Try it – From the line with "is (2576, 702)." to the final line of the data below, please write out every line exactly, with no pictures.

[Records for the task — start]

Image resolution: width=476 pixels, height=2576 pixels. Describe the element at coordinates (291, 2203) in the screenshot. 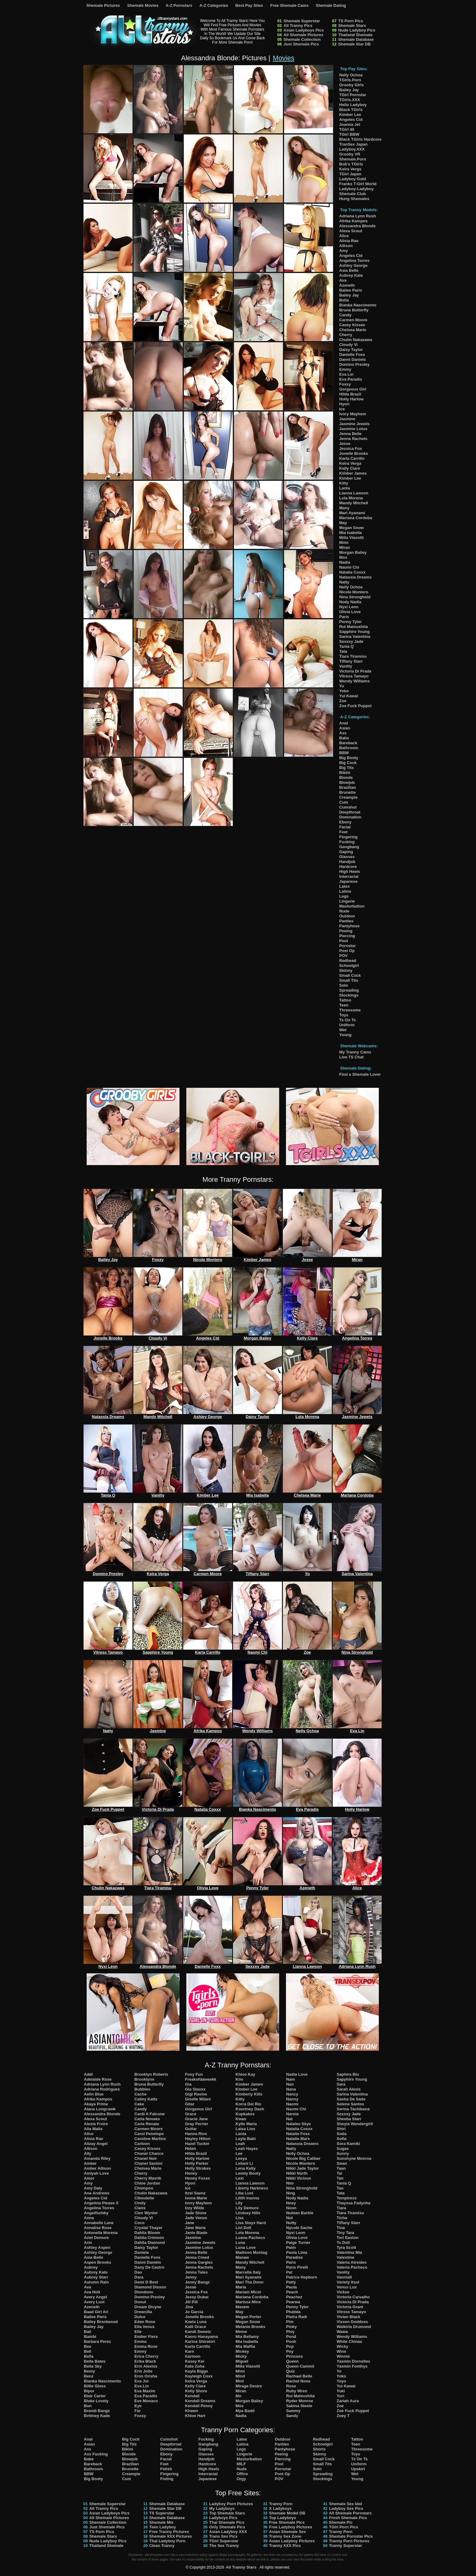

I see `Noey` at that location.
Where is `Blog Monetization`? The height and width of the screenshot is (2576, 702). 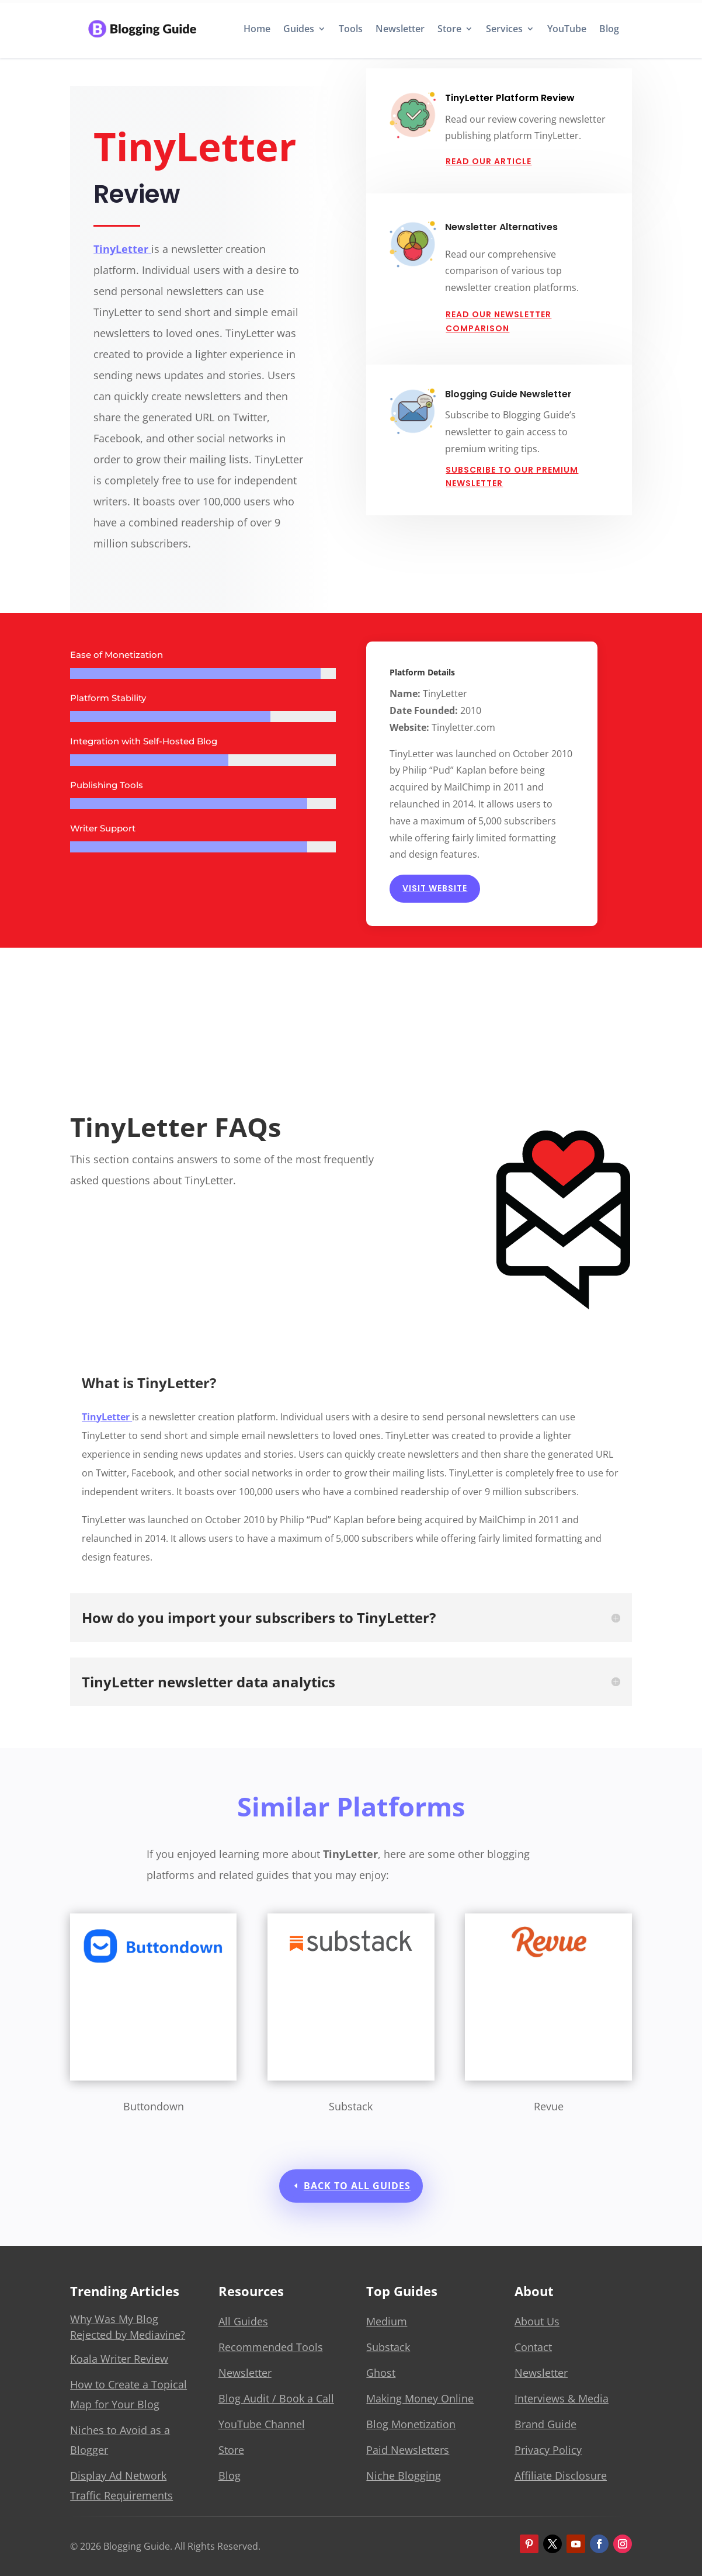
Blog Monetization is located at coordinates (411, 2424).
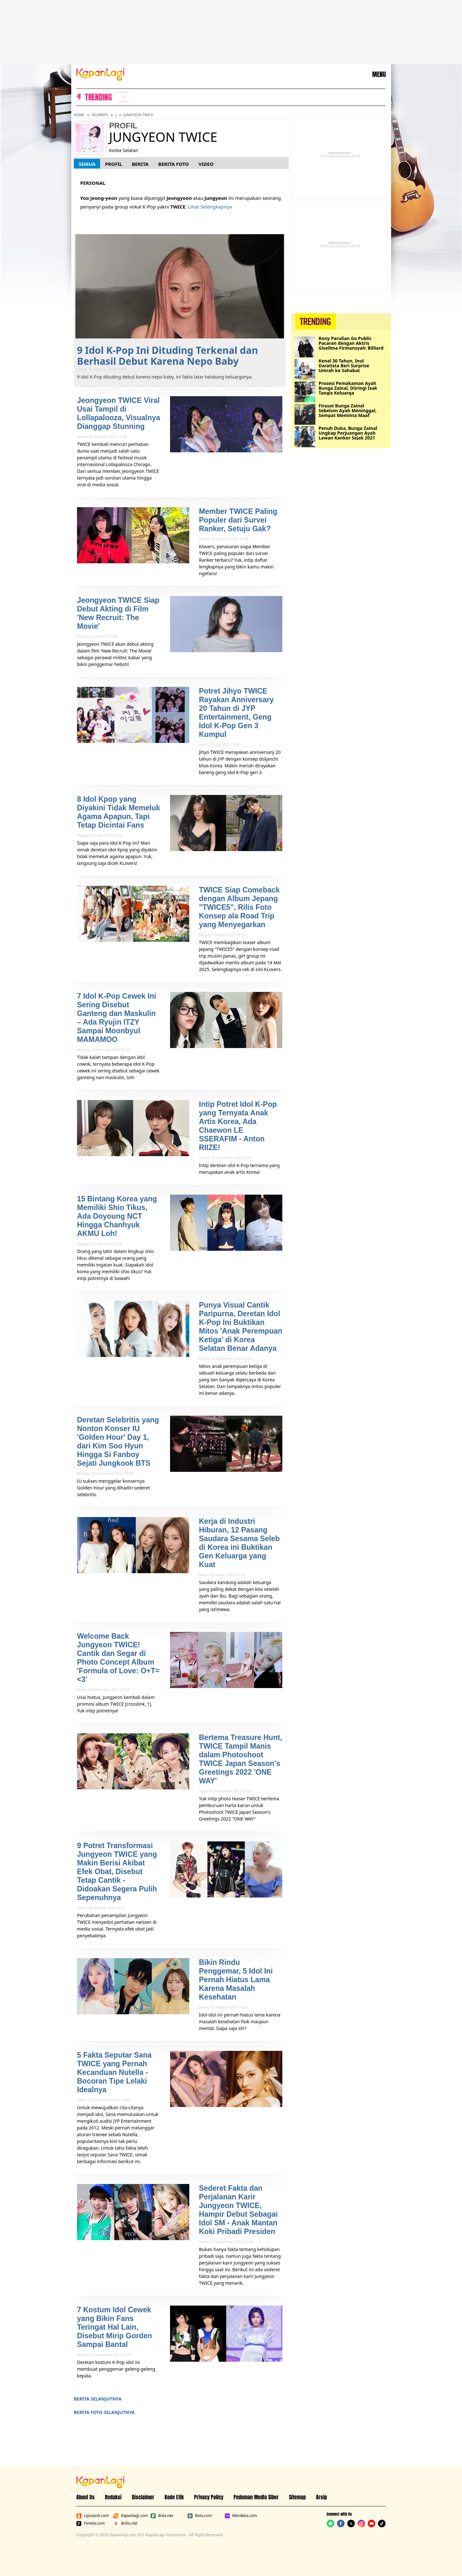 Image resolution: width=462 pixels, height=2576 pixels. Describe the element at coordinates (351, 343) in the screenshot. I see `Rony Parulian Go Public Pacaran dengan Aktris Gisellma Firmansyah: Billiard Date` at that location.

[Records for the task — finish]

Result of this exercise –
Where is `Blog Monetization`? The height and width of the screenshot is (2576, 702). 
Blog Monetization is located at coordinates (411, 2424).
 Image resolution: width=462 pixels, height=2576 pixels. Describe the element at coordinates (351, 343) in the screenshot. I see `Rony Parulian Go Public Pacaran dengan Aktris Gisellma Firmansyah: Billiard Date` at that location.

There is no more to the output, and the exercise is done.